The heating elements R are grouped into printing blocks corresponding to print areas, and each of the printing blocks are separately controlled. In the present embodiment, the heating elements R are grouped into four printing blocks each including 160 heating elements: heating elements R1-R160, heating elements R161-R320, heating elements R321-R480, and heating elements R481-R640. The number of heating elements and printing blocks are not limited to this example.
The MCU 10 is an example of a controller. The MCU 10 sets energy values representing the amounts of energy applied to each of the heating elements R based on the gradation levels of an image to be printed, and sends various signals to the shift register 14, the latch register 16, and the ICs. The shift register 14, the latch register 16, the ICs, and the power supply 17 constitute an energy applier for applying energy to the heating elements R.
The MCU 10 generates a DI signal for controlling the heating elements R based on image data input to the thermal printer 100 and a gradation table stored in the RAM 11, and sends the generated DI signal to the shift register 14 via a clock synchronous serial communication. Also, after transmitting the DI signal for one print line to the shift register 14, the MCU 10 sends a /LAT signal to the latch register 16 to cause the latch register 16 to latch data in the shift register 14.
The RAM 11 is an example of a memory, and stores a gradation table that contains energy values corresponding to gradation levels.
The shift register 14 stores 640-bit data, and includes data areas corresponding to the heating elements R. Each bit of the shift register 14 corresponds to one of the heating elements R1-R640. For example, bit 0 corresponds to the heating element R1, and bit 639 corresponds to the heating element R640. The data stored in the shift register 14 is used to control the corresponding heating elements R1-R640. When a bit is 1, the corresponding heating element is turned on; and when a bit is 0, the corresponding heating element is turned off.
Similarly to the shift register 14, the latch register 16 includes data areas corresponding to the heating elements R. The latch register 16 receives the /LAT signal from the MCU 10, and latches signals sent from the shift register 14. The signals latched by the latch register 16 are input to input terminals of the ICs.
Each of the ICs corresponds to and is connected to one of the heating elements R1-R640, respectively. Each of the ICs is turned on and off by an STB signal. When an IC receives a signal indicating 1 from the latch register 16 and receives an STB signal from the MCU 10, the IC supplies power to the corresponding heating element. Power is supplied to the heating element while the corresponding IC is ON. The power-supply period of each heating element is controlled by a period in which the STB signal is on. The amount of energy supplied to a heating element increases as the power-supply period increases.
The MCU 10 sends an STB signal for each of the printing blocks. In the present embodiment, the MCU 10 sends an STB1 signal to the ICs 1-160, an STB2 signal to the ICs 161-320, an STB3 signal to the ICs 321-480, and an STB4 signal to the ICs 481-640, to separately control each of the printing blocks.
The power supply 17 is connected to the heating elements R, and applies a voltage V to the heating elements R. The MCU 10 obtains the voltage V applied by the power supply 17 to the heating elements R based on a voltage Vin obtained by the voltage dividing circuit 18 by dividing the voltage V. The thermistor 12 is an example of a temperature detector, and measures a temperature of the thermal head where the heating elements R are provided, and sends a measurement T of the temperature to the MCU 10.

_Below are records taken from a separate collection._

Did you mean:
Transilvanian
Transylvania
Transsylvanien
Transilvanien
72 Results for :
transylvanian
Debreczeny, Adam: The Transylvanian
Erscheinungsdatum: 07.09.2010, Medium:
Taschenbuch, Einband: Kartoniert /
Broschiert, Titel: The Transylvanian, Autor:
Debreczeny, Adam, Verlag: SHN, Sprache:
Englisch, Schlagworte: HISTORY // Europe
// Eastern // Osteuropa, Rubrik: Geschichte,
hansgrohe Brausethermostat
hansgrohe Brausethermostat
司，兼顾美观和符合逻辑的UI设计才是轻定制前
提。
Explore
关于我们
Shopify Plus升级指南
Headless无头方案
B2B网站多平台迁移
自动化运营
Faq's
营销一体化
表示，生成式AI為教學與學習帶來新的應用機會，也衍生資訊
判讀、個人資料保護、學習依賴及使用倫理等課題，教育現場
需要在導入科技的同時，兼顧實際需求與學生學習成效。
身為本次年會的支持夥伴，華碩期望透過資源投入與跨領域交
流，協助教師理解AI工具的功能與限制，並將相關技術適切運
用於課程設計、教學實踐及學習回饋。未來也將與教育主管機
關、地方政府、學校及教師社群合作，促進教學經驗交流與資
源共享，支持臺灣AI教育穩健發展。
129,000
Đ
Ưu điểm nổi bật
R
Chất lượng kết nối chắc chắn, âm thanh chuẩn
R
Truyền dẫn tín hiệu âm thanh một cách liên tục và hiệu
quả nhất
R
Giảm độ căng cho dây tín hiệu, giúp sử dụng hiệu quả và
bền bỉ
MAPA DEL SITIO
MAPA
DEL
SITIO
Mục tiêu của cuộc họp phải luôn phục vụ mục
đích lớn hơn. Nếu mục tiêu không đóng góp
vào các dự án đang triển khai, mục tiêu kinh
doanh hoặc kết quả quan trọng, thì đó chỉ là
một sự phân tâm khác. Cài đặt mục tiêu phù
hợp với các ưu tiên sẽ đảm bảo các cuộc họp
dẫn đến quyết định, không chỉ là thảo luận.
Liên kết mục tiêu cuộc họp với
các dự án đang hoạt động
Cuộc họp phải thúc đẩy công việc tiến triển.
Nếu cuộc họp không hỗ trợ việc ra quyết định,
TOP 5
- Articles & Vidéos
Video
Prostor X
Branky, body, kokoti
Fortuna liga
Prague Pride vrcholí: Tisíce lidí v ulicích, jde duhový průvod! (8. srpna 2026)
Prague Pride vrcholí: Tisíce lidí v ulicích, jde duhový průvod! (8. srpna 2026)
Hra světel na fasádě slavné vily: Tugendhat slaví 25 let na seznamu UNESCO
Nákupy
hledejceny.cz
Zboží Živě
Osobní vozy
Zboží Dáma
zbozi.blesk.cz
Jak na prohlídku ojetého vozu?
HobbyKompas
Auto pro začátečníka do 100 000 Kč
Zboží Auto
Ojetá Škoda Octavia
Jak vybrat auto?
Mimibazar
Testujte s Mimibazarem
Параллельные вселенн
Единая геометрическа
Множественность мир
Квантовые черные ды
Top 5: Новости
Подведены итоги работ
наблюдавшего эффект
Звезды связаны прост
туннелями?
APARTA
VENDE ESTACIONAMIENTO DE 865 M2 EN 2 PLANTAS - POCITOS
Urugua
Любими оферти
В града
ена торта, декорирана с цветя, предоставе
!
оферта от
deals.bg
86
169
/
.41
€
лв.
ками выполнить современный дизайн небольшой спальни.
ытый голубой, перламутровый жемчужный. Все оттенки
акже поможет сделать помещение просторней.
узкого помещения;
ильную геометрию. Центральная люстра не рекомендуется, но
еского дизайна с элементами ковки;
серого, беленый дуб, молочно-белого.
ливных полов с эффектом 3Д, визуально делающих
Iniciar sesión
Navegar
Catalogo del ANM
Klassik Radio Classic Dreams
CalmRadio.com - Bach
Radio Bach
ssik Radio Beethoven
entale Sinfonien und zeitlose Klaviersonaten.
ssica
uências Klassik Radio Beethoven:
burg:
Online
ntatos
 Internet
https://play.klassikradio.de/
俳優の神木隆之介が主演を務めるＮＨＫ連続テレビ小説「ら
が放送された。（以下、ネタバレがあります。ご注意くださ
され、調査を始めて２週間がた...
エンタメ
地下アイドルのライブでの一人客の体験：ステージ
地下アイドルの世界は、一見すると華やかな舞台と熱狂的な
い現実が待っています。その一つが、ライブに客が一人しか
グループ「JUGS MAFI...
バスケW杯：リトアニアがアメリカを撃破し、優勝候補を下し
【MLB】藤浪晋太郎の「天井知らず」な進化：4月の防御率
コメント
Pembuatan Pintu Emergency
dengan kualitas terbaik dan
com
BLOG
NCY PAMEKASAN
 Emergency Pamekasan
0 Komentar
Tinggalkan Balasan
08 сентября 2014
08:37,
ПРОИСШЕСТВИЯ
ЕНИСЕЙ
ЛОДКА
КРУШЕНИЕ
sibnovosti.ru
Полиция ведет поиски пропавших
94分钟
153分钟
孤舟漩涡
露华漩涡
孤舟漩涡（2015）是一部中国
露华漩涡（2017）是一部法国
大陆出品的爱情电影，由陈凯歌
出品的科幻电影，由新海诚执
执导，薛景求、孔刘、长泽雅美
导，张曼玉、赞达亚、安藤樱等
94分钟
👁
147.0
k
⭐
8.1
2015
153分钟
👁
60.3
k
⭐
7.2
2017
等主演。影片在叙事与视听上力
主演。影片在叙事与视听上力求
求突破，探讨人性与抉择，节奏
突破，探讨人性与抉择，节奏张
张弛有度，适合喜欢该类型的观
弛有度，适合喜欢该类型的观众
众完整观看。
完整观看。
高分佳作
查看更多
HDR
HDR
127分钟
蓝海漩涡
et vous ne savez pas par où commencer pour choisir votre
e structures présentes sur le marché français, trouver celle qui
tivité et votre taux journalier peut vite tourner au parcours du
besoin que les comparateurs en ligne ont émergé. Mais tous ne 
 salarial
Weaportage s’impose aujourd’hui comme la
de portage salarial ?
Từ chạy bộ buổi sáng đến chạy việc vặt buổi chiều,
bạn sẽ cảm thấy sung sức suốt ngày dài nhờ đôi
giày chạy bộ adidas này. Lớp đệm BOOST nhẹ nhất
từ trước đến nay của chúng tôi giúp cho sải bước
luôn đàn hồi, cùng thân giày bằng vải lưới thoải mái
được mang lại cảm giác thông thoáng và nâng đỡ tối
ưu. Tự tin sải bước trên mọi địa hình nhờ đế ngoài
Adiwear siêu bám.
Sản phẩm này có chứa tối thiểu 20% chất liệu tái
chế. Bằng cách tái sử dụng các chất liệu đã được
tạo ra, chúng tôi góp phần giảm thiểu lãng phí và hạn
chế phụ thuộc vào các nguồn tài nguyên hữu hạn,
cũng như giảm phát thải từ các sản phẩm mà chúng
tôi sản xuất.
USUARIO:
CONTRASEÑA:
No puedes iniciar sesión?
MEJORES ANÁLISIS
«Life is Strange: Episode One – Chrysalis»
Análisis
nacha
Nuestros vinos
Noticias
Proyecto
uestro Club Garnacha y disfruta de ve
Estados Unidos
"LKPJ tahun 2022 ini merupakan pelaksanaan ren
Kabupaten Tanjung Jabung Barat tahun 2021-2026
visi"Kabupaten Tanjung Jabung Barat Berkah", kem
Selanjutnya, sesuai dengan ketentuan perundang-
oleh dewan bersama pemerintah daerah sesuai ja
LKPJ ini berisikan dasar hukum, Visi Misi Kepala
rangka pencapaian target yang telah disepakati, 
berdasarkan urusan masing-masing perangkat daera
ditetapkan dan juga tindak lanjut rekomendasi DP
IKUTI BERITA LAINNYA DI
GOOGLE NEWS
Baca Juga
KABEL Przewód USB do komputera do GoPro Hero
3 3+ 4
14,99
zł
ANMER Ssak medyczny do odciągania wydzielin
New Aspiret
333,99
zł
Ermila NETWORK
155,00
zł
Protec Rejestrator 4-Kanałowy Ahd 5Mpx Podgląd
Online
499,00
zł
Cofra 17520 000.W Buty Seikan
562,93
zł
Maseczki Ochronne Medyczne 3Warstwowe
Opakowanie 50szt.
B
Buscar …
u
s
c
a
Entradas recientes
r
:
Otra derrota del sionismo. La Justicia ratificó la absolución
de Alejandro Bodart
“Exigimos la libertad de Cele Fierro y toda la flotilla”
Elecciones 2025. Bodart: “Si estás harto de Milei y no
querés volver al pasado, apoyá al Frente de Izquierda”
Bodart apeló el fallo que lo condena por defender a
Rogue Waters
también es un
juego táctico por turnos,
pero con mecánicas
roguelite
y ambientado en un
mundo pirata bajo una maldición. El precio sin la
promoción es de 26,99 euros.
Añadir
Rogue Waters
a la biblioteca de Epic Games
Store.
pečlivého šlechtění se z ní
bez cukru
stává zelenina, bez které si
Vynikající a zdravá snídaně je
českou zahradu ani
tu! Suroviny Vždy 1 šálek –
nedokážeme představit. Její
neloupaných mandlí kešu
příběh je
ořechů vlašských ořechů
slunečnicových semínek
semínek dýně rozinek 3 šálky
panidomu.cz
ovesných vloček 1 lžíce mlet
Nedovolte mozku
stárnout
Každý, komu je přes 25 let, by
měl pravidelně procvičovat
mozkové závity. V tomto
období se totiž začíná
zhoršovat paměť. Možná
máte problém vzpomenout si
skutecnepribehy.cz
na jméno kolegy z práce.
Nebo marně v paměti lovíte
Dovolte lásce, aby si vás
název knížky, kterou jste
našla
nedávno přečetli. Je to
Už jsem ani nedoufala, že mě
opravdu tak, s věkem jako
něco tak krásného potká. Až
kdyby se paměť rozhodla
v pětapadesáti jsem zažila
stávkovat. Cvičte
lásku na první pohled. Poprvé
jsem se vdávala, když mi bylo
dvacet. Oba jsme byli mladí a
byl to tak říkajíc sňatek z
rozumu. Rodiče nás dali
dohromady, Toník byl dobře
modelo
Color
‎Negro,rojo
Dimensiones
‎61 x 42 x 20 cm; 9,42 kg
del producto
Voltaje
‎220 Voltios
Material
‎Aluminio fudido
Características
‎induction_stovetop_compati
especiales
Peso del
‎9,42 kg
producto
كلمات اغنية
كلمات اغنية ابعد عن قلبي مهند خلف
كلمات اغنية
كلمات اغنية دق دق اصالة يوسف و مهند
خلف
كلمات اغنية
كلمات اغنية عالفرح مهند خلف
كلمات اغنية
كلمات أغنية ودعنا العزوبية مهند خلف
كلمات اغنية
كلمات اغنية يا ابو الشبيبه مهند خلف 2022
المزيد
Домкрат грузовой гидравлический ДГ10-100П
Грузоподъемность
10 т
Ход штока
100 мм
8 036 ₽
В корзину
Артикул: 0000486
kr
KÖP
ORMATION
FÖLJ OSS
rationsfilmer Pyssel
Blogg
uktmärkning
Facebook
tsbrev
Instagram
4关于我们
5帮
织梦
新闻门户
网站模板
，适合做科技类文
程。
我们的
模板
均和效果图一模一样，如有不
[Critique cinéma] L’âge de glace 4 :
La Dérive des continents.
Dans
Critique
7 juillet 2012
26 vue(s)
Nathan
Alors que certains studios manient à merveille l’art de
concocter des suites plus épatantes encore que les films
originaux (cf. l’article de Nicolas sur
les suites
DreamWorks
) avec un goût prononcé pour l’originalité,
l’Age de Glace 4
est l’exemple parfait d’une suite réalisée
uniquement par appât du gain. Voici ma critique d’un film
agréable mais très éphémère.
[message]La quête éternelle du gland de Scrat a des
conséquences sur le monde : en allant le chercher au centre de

A gradation table for controlling the energy applied to the heating elements R is described.
To reproduce smooth gradations of an image, a grayscale between white and black is divided based on reflectances. As illustrated by FIG. 2, the reflectance is proportional to the dot area ratio. The relationship between the dot area ratio and the optical density is represented by a Murray-Davies equation. When D₀ indicates the density of paper, D_s indicates a saturation density, and Dt indicates a printed-area density, dot area ratio A is represented by a formula (1) below. $A [%] = 100 \times \frac{(1 - 10^{- (D_{t} - D_{0})})}{(1 - 10^{- (D_{s} - D_{0})})}$
In the present embodiment, gradation levels are determined based on a relationship between the energy applied to the heating elements and the dot area ratio of an image such that changes or differences in the dot area ratio between the gradation levels become substantially the same, and energy values corresponding to the gradation levels are set. FIG. 3 is an example of 16 gradation levels obtained by dividing a range between a dot area ratio of 0% (white) and a dot area ratio of 100% (black) into 15 equal parts, and illustrates energy values corresponding to the gradation levels.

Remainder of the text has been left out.